┌──

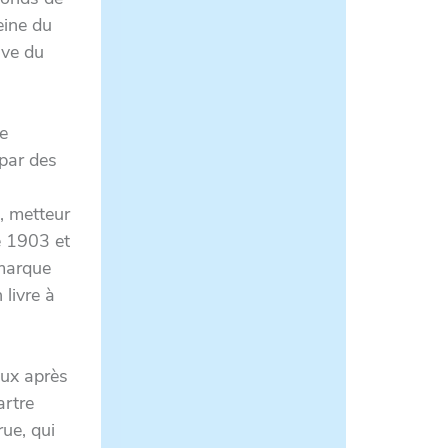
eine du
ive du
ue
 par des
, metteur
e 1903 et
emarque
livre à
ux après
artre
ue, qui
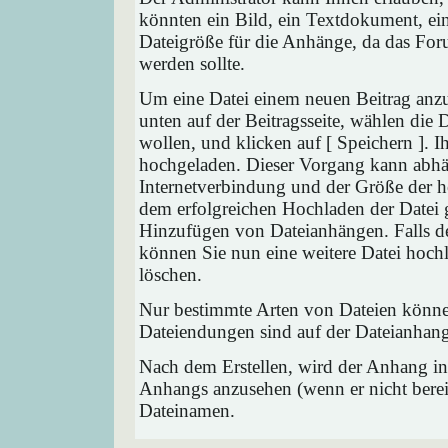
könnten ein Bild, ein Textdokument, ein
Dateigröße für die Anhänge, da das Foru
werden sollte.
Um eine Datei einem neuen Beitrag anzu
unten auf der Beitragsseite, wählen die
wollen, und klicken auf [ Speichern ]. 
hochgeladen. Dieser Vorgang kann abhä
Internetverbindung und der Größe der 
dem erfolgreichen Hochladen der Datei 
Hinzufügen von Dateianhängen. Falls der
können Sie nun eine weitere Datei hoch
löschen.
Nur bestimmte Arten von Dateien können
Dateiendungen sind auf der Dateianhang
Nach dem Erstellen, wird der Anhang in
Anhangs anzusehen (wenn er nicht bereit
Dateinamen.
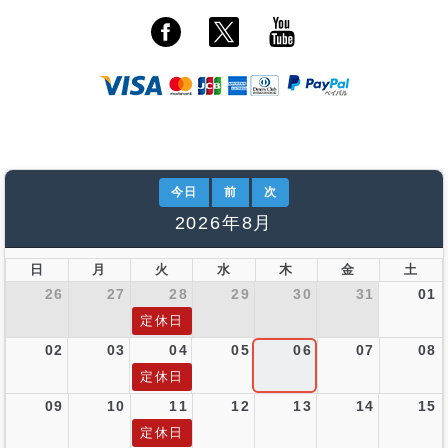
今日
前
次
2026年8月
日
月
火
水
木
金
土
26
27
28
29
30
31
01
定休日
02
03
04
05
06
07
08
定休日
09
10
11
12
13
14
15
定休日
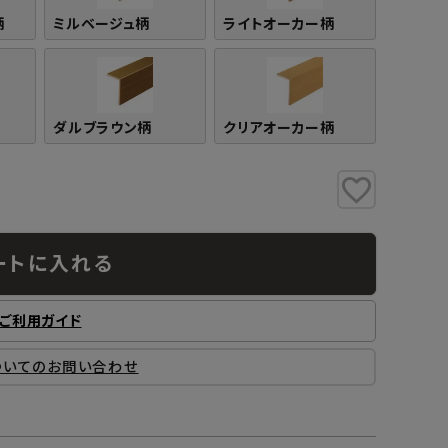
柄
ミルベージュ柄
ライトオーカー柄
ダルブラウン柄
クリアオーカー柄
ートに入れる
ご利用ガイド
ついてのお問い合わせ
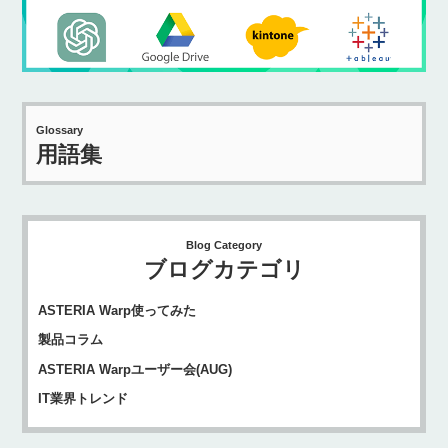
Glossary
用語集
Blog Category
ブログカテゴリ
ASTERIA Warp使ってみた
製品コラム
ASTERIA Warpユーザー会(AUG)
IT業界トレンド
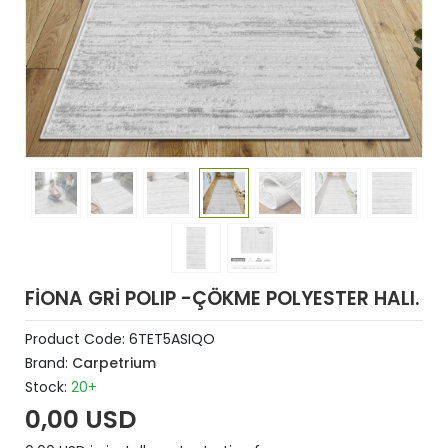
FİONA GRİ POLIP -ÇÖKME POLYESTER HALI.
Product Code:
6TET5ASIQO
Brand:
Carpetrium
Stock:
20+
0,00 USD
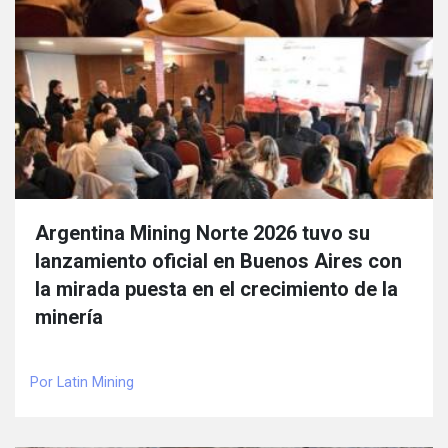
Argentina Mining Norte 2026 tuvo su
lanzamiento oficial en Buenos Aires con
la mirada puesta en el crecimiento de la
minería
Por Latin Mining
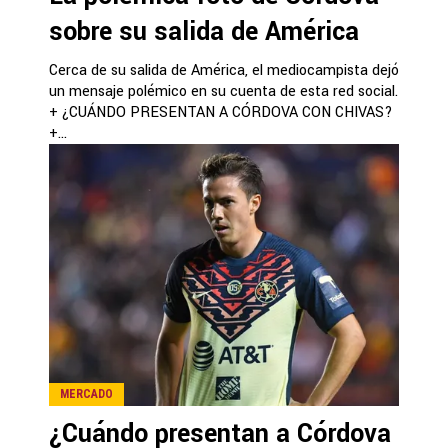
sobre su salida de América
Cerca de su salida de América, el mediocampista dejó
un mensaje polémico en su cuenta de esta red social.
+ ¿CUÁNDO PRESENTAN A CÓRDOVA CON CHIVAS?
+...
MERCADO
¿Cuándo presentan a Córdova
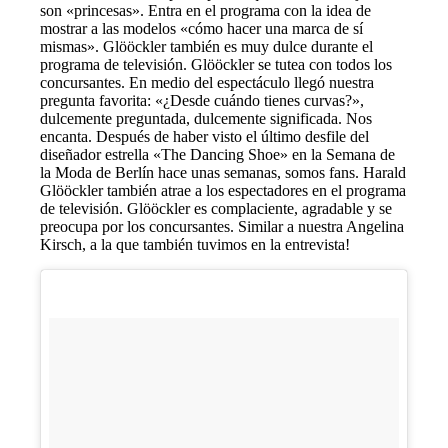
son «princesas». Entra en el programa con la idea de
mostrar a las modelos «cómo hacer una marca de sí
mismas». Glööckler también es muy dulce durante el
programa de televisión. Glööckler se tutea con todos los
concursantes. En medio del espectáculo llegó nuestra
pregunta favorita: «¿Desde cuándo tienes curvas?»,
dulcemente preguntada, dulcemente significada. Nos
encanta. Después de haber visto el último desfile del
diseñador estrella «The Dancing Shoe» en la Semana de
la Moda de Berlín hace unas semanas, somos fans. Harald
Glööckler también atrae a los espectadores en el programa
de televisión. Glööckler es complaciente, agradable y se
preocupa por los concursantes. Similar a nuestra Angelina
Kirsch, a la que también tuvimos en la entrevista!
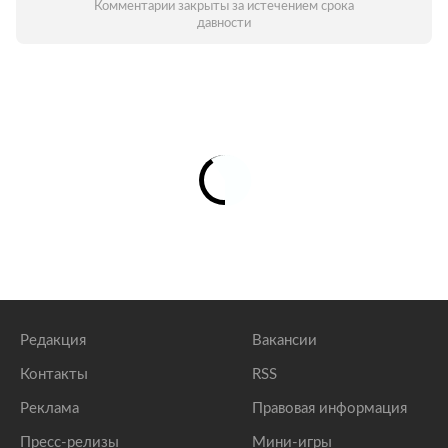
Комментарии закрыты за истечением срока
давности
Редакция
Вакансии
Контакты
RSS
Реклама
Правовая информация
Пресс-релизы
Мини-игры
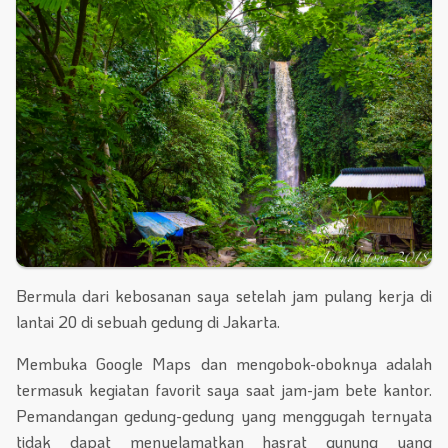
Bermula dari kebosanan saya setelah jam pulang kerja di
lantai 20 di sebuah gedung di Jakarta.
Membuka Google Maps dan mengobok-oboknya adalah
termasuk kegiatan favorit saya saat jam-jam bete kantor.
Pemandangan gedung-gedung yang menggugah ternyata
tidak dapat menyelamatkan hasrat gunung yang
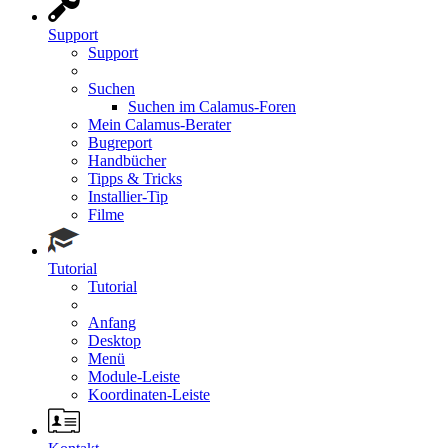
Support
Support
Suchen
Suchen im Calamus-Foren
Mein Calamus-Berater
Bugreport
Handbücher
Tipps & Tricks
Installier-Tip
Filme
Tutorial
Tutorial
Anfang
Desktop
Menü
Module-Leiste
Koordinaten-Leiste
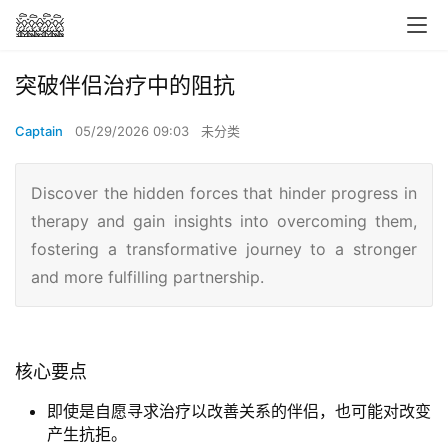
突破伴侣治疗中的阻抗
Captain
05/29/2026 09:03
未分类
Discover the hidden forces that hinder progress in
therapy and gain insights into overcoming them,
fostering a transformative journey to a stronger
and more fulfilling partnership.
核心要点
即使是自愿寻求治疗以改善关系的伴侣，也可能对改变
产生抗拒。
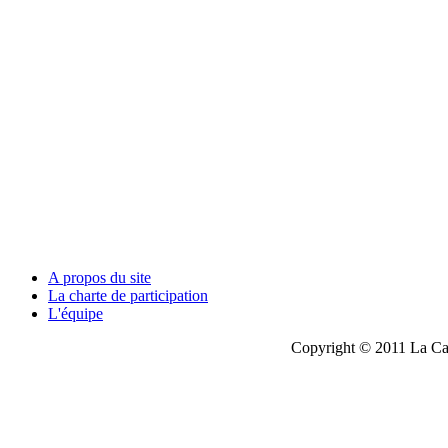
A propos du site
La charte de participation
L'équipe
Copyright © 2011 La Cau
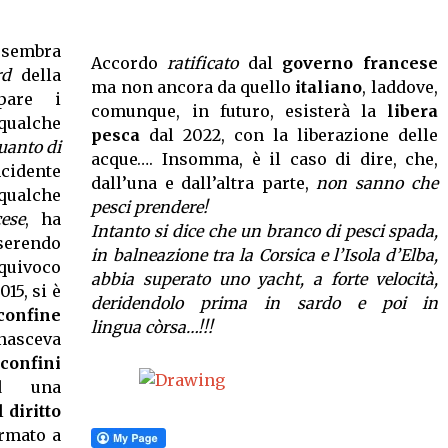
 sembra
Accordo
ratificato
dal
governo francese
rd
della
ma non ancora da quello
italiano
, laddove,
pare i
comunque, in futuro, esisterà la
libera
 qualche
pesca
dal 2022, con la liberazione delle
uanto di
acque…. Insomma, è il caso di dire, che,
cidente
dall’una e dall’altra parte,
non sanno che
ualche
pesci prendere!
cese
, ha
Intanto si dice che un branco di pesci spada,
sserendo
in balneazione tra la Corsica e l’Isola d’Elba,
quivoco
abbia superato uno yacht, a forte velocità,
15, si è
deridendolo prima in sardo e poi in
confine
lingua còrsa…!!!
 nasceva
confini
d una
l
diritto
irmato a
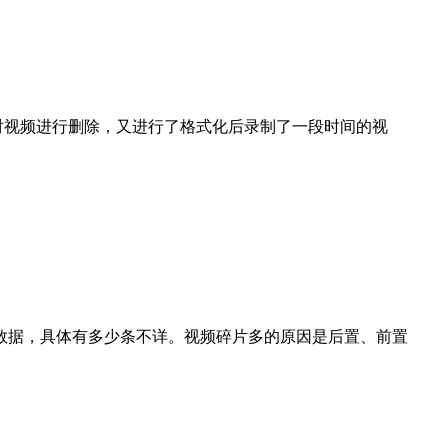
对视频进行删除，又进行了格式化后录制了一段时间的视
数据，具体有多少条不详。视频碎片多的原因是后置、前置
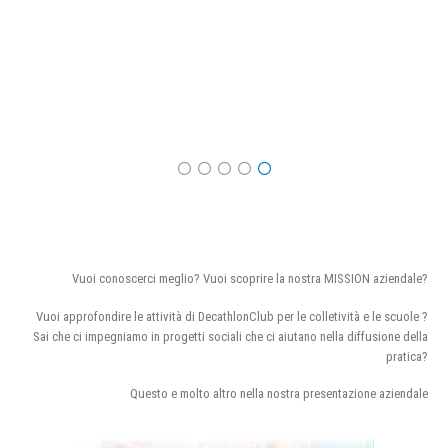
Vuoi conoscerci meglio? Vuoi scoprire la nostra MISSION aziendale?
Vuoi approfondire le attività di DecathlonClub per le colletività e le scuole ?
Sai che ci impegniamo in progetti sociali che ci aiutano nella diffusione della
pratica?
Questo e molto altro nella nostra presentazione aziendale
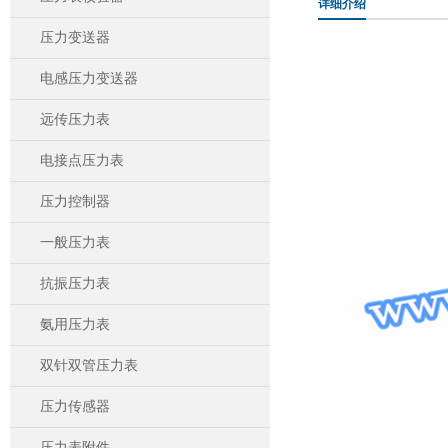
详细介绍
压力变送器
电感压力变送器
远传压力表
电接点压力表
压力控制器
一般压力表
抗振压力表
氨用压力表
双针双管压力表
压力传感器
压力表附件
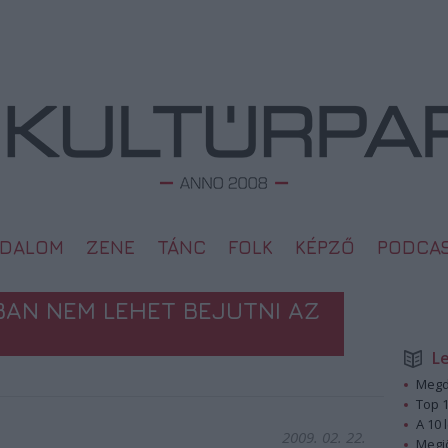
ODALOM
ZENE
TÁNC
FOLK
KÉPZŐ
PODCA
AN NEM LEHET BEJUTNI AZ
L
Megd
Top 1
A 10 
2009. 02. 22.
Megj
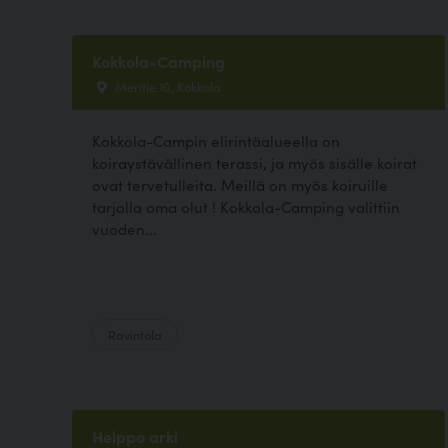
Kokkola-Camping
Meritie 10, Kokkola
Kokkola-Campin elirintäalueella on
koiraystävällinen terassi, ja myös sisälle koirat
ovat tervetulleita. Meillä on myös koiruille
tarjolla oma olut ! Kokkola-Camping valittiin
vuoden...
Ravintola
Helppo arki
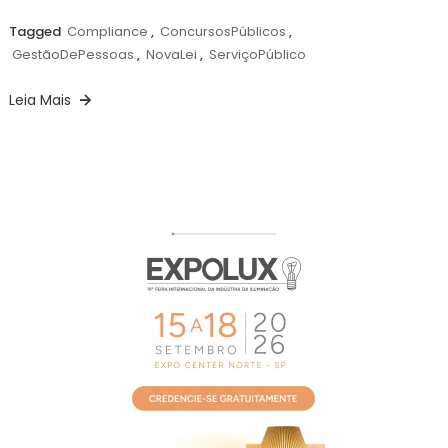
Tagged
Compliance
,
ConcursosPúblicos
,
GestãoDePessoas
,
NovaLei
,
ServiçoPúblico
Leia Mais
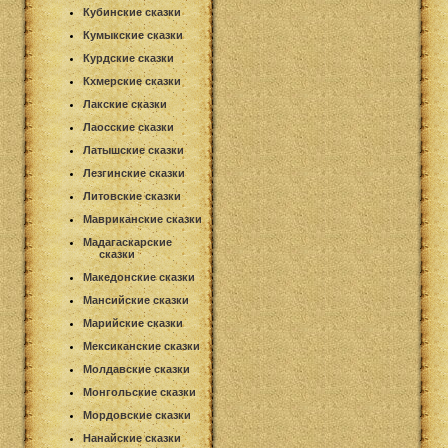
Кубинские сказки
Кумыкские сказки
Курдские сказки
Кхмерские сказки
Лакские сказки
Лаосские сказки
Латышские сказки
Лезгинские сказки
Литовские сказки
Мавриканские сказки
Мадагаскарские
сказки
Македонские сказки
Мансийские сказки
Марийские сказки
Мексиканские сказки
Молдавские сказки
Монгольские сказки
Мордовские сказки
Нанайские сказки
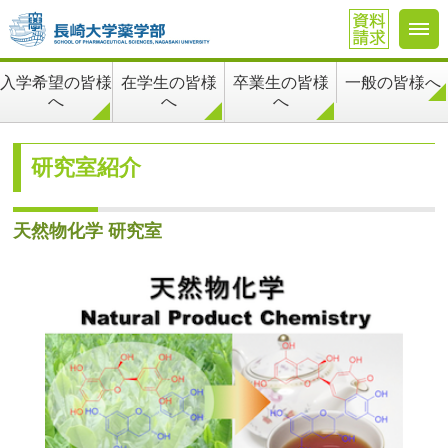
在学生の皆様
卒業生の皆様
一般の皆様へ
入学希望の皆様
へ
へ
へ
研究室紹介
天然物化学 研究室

└──

■ **What you will do**: Print the data above exactly; drop every picture.

■ **Output for this exercise**:
eine du
ive du
ue
 par des
, metteur
e 1903 et
emarque
livre à
ux après
artre
ue, qui
könnten ein Bild, ein Textdokument, ein
Dateigröße für die Anhänge, da das Foru
werden sollte.
Um eine Datei einem neuen Beitrag anzu
unten auf der Beitragsseite, wählen die
wollen, und klicken auf [ Speichern ]. 
hochgeladen. Dieser Vorgang kann abhä
Internetverbindung und der Größe der 
dem erfolgreichen Hochladen der Datei 
Hinzufügen von Dateianhängen. Falls der
können Sie nun eine weitere Datei hoch
löschen.
Nur bestimmte Arten von Dateien können
Dateiendungen sind auf der Dateianhang
Nach dem Erstellen, wird der Anhang in
Anhangs anzusehen (wenn er nicht bereit
Dateinamen.
今日
前
次
2026年8月
日
月
火
水
木
金
土
26
27
28
29
30
31
01
定休日
02
03
04
05
06
07
08
定休日
09
10
11
12
13
14
15
定休日
柄
ミルベージュ柄
ライトオーカー柄
ダルブラウン柄
クリアオーカー柄
ートに入れる
ご利用ガイド
ついてのお問い合わせ
Glossary
用語集
Blog Category
ブログカテゴリ
ASTERIA Warp使ってみた
製品コラム
ASTERIA Warpユーザー会(AUG)
IT業界トレンド
FİONA GRİ POLIP -ÇÖKME POLYESTER HALI.
Product Code:
6TET5ASIQO
Brand:
Carpetrium
Stock:
20+
0,00 USD
Argentina Mining Norte 2026 tuvo su
lanzamiento oficial en Buenos Aires con
la mirada puesta en el crecimiento de la
minería
Por Latin Mining
sobre su salida de América
Cerca de su salida de América, el mediocampista dejó
un mensaje polémico en su cuenta de esta red social.
+ ¿CUÁNDO PRESENTAN A CÓRDOVA CON CHIVAS?
+...
MERCADO
¿Cuándo presentan a Córdova
son «princesas». Entra en el programa con la idea de
mostrar a las modelos «cómo hacer una marca de sí
mismas». Glööckler también es muy dulce durante el
programa de televisión. Glööckler se tutea con todos los
concursantes. En medio del espectáculo llegó nuestra
pregunta favorita: «¿Desde cuándo tienes curvas?»,
dulcemente preguntada, dulcemente significada. Nos
encanta. Después de haber visto el último desfile del
diseñador estrella «The Dancing Shoe» en la Semana de
la Moda de Berlín hace unas semanas, somos fans. Harald
Glööckler también atrae a los espectadores en el programa
de televisión. Glööckler es complaciente, agradable y se
preocupa por los concursantes. Similar a nuestra Angelina
Kirsch, a la que también tuvimos en la entrevista!
Комментарии закрыты за истечением срока
давности
Редакция
Вакансии
Контакты
RSS
Реклама
Правовая информация
Пресс-релизы
Мини-игры
Bermula dari kebosanan saya setelah jam pulang kerja di
lantai 20 di sebuah gedung di Jakarta.
Membuka Google Maps dan mengobok-oboknya adalah
termasuk kegiatan favorit saya saat jam-jam bete kantor.
Pemandangan gedung-gedung yang menggugah ternyata
tidak dapat menyelamatkan hasrat gunung yang
Support
Support
Suchen
Suchen im Calamus-Foren
Mein Calamus-Berater
Bugreport
Handbücher
Tipps & Tricks
Installier-Tip
Filme
Tutorial
Tutorial
Anfang
Desktop
Menü
Module-Leiste
Koordinaten-Leiste
突破伴侣治疗中的阻抗
Captain
05/29/2026 09:03
未分类
Discover the hidden forces that hinder progress in
therapy and gain insights into overcoming them,
fostering a transformative journey to a stronger
and more fulfilling partnership.
核心要点
即使是自愿寻求治疗以改善关系的伴侣，也可能对改变
产生抗拒。
A propos du site
La charte de participation
L'équipe
Copyright © 2011 La Cau
 sembra
Accordo
ratificato
dal
governo francese
rd
della
ma non ancora da quello
italiano
, laddove,
pare i
comunque, in futuro, esisterà la
libera
 qualche
pesca
dal 2022, con la liberazione delle
uanto di
acque…. Insomma, è il caso di dire, che,
cidente
dall’una e dall’altra parte,
non sanno che
ualche
pesci prendere!
cese
, ha
Intanto si dice che un branco di pesci spada,
sserendo
in balneazione tra la Corsica e l’Isola d’Elba,
quivoco
abbia superato uno yacht, a forte velocità,
15, si è
deridendolo prima in sardo e poi in
confine
lingua còrsa…!!!
 nasceva
confini
d una
l
diritto
irmato a
对视频进行删除，又进行了格式化后录制了一段时间的视
数据，具体有多少条不详。视频碎片多的原因是后置、前置
Vuoi conoscerci meglio? Vuoi scoprire la nostra MISSION aziendale?
Vuoi approfondire le attività di DecathlonClub per le colletività e le scuole ?
Sai che ci impegniamo in progetti sociali che ci aiutano nella diffusione della
pratica?
Questo e molto altro nella nostra presentazione aziendale
详细介绍
压力变送器
电感压力变送器
远传压力表
电接点压力表
压力控制器
一般压力表
抗振压力表
氨用压力表
双针双管压力表
压力传感器
压力表附件
ODALOM
ZENE
TÁNC
FOLK
KÉPZŐ
PODCA
AN NEM LEHET BEJUTNI AZ
L
Megd
Top 1
A 10 
2009. 02. 22.
Megj
Kokkola-Camping
Meritie 10, Kokkola
Kokkola-Campin elirintäalueella on
koiraystävällinen terassi, ja myös sisälle koirat
ovat tervetulleita. Meillä on myös koiruille
tarjolla oma olut ! Kokkola-Camping valittiin
vuoden...
Ravintola
Helppo arki
Tagged
Compliance
,
ConcursosPúblicos
,
GestãoDePessoas
,
NovaLei
,
ServiçoPúblico
Leia Mais
Кубинские сказки
Кумыкские сказки
Курдские сказки
Кхмерские сказки
Лакские сказки
Лаосские сказки
Латышские сказки
Лезгинские сказки
Литовские сказки
Мавриканские сказки
Мадагаскарские
сказки
Македонские сказки
Мансийские сказки
Марийские сказки
Мексиканские сказки
Молдавские сказки
Монгольские сказки
Мордовские сказки
Нанайские сказки
在学生の皆様
卒業生の皆様
一般の皆様へ
入学希望の皆様
へ
へ
へ
研究室紹介
天然物化学 研究室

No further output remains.